Le président de la Commission saoudienne des droits de l'homme, Bandar al-Aiban, a déclaré au tribunal que le roi Salman avait chargé les procureurs d'enquêter sur ce meurtre et de traduire les auteurs en justice.

 

Que disent les Saoudiens ?

Le récit officiel de ce qui est arrivé à Khashoggi a changé plusieurs fois depuis sa disparition.

 

Dans un premier temps, les autorités saoudiennes ont dit qu'il quitté le consulat vivant, puis qu'il était mort dans une bagarre, avant de qualifier sa mort de "meurtre" prémédité à la suite d'une bagarre.

 

Le procureur général d'Istanbul, Irfan Fidan, qui dirige l'enquête, a déclaré la semaine dernière qu'il pensait que le journaliste avait été "étouffé" immédiatement après son entrée dans le bâtiment le 2 octobre, avant que son corps soit démembré.

 

 

Le président Recep Tayyip Erdogan a déclaré que l'ordre de le tuer venait "du plus haut niveau du gouvernement saoudien", mais, soulignant les liens "amicaux" de la Turquie avec l'Arabie saoudite, il a déclaré qu'il ne pensait pas que le roi Salman était impliqué.

Plus d'un mois après sa mort, le corps de Khashoggi n'a toujours pas été retrouvé. Yaskin Aktay, assistant principal de M. Erdogan, a déclaré qu'il pense que son corps a pu être dissous dans de l'acide.

 

Jusqu'à présent, 18 hommes ont été arrêtés par les autorités saoudiennes dans le cadre de cette affaire. La Turquie veut que les suspects soient extradés, mais l'Arabie saoudite a maintenu qu'ils seront poursuivis au niveau national.

 

Qui était Khashoggi ?

Jamal Khashoggi a déjà été conseiller de la famille royale saoudienne, mais il ne s'entendait plus avec gouvernement et a dû s'exiler l'année dernière.

 

Il était devenu un critique les plus sévères du gouvernement saoudien et du prince héritier Mohammed bin Salman, qui a été le pionnier d'un ambitieux programme de réformes économiques et sociales.

 

Avant sa mort, cet homme de 59 ans vivait aux États-Unis et écrivait régulièrement pour le Washington Post.

 

 

Il s'est d'abord rendu au consulat saoudien à Istanbul le 28 septembre pour obtenir un document attestant qu'il avait divorcé de son ex-femme, afin de pouvoir épouser sa fiancée turque.
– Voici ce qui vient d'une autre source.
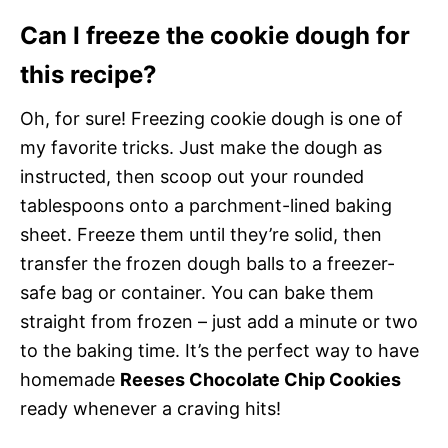
Can I freeze the cookie dough for
this recipe?
Oh, for sure! Freezing cookie dough is one of
my favorite tricks. Just make the dough as
instructed, then scoop out your rounded
tablespoons onto a parchment-lined baking
sheet. Freeze them until they’re solid, then
transfer the frozen dough balls to a freezer-
safe bag or container. You can bake them
straight from frozen – just add a minute or two
to the baking time. It’s the perfect way to have
homemade
Reeses Chocolate Chip Cookies
ready whenever a craving hits!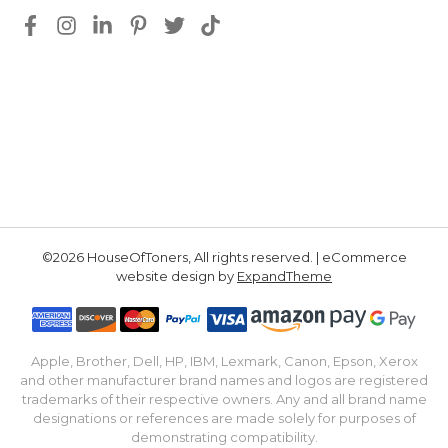
©2026 HouseOfToners, All rights reserved. | eCommerce
website design by
ExpandTheme
Apple, Brother, Dell, HP, IBM, Lexmark, Canon, Epson, Xerox
and other manufacturer brand names and logos are registered
trademarks of their respective owners. Any and all brand name
designations or references are made solely for purposes of
demonstrating compatibility.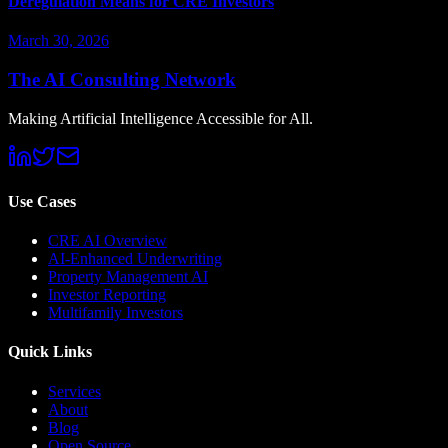
Deregulation Means for CRE Investors
March 30, 2026
The AI Consulting Network
Making Artificial Intelligence Accessible for All.
Use Cases
CRE AI Overview
AI-Enhanced Underwriting
Property Management AI
Investor Reporting
Multifamily Investors
Quick Links
Services
About
Blog
Open Source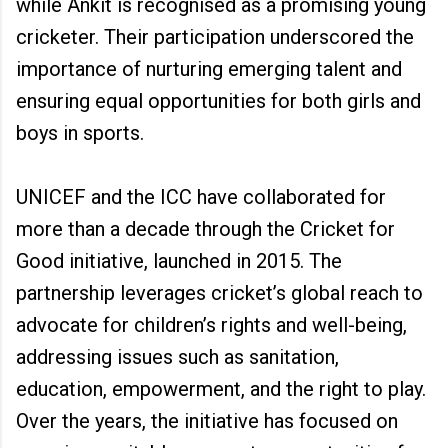
while Ankit is recognised as a promising young
cricketer. Their participation underscored the
importance of nurturing emerging talent and
ensuring equal opportunities for both girls and
boys in sports.
UNICEF and the ICC have collaborated for
more than a decade through the Cricket for
Good initiative, launched in 2015. The
partnership leverages cricket’s global reach to
advocate for children’s rights and well-being,
addressing issues such as sanitation,
education, empowerment, and the right to play.
Over the years, the initiative has focused on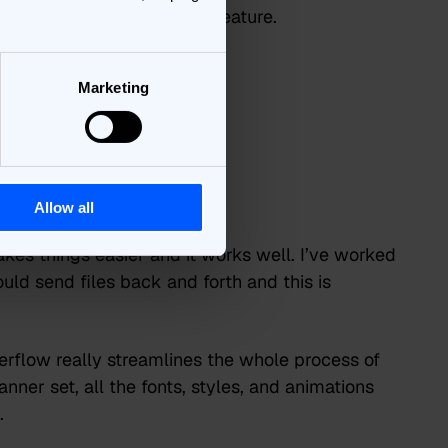
r ads on the fly is a great feature.
overall
Marketing
 using
een like?
Allow all
akes things easier and it works well. I’ve worked
uld send files back and forth and this is
rflow really streamlines the whole process of
ner set, all the fonts, styles, and animations
.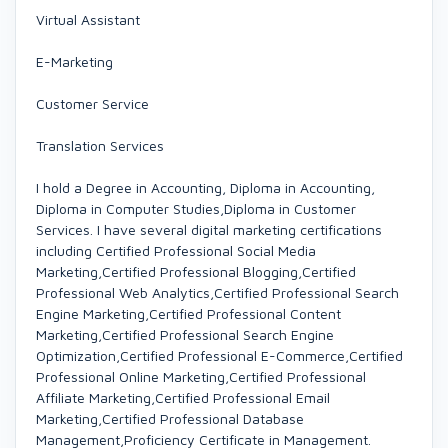
Virtual Assistant
E-Marketing
Customer Service
Translation Services
I hold a Degree in Accounting, Diploma in Accounting,
Diploma in Computer Studies,Diploma in Customer
Services. I have several digital marketing certifications
including Certified Professional Social Media
Marketing,Certified Professional Blogging,Certified
Professional Web Analytics,Certified Professional Search
Engine Marketing,Certified Professional Content
Marketing,Certified Professional Search Engine
Optimization,Certified Professional E-Commerce,Certified
Professional Online Marketing,Certified Professional
Affiliate Marketing,Certified Professional Email
Marketing,Certified Professional Database
Management,Proficiency Certificate in Management.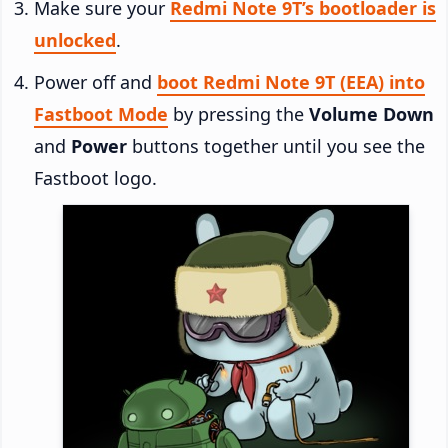
Make sure your
Redmi Note 9T’s bootloader is
unlocked
.
Power off and
boot Redmi Note 9T (EEA) into
Fastboot Mode
by pressing the
Volume Down
and
Power
buttons together until you see the
Fastboot logo.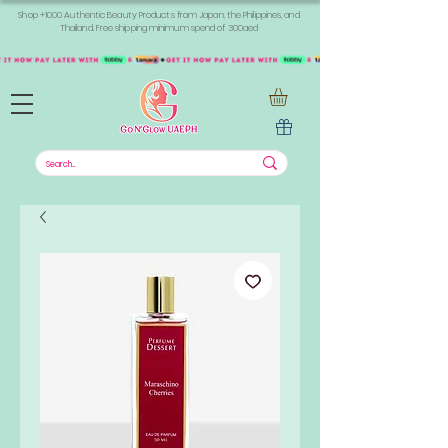
Shop +1000 Authentic Beauty Products from Japan, the Philippines, and
Thailand. Free shipping minimum spend of 300aed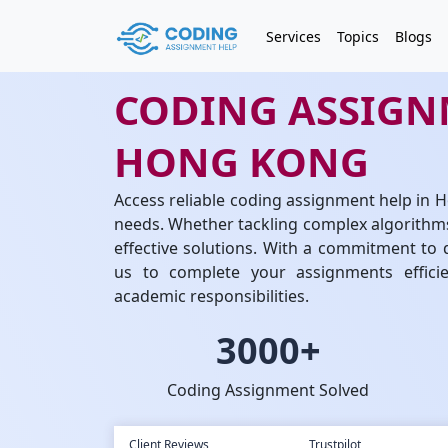
Services
Topics
Blogs
CODING ASSIGN
HONG KONG
Access reliable coding assignment help in
needs. Whether tackling complex algorithms
effective solutions. With a commitment to q
us to complete your assignments efficie
academic responsibilities.
3000+
Coding Assignment Solved
Client Reviews
Trustpilot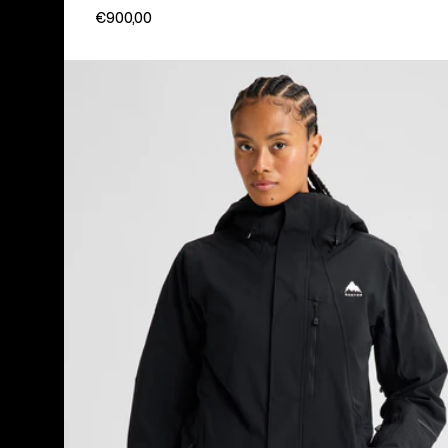
€900,00
Women's
Burton
Reserve
2L
Insulated
Stretch
Jacket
La procédure devait prendre plus de temps d'où son rendez-vous du 2 octobre au consulat.

 

Ce jour-là, sa fiancée, Hatice Cengiz, l'a attendu dehors pendant plus de 10 heures, mais il n'est jamais réapparu. Elle a alors donné l'alerte.

 

Elle a appelé la communauté internationale à prendre de "véritables mesures" pour traduire en justice ses assassins.